» EXERCISE
When the word "vecinos" appears in a line of the data below, list that line.

□ □ □ □ □

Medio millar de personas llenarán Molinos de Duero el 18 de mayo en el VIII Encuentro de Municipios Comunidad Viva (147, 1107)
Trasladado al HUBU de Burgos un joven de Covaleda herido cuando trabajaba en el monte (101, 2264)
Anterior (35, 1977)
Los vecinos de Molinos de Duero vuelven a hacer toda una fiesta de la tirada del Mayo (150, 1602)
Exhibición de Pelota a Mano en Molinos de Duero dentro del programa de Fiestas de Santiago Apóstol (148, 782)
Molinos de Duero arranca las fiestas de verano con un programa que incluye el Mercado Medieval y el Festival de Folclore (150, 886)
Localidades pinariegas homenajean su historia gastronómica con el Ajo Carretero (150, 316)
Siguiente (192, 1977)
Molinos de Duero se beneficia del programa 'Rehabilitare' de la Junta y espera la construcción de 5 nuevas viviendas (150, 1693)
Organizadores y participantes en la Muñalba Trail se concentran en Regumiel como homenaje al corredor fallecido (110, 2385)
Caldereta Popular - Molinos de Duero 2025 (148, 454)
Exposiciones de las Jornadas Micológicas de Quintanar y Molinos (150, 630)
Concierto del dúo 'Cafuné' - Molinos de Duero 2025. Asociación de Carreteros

□ □ □ □ □

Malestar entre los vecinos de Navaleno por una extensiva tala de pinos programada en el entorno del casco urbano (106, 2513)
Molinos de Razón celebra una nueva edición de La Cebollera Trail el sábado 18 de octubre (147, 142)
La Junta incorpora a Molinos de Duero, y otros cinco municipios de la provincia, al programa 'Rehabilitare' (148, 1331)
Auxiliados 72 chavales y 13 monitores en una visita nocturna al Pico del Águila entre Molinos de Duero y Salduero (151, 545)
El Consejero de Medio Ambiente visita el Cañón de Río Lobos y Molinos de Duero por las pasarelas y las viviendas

□ □ □ □ □

» ANSWER TO THE EXERCISE
Los vecinos de Molinos de Duero vuelven a hacer toda una fiesta de la tirada del Mayo (150, 1602)
Malestar entre los vecinos de Navaleno por una extensiva tala de pinos programada en el entorno del casco urbano (106, 2513)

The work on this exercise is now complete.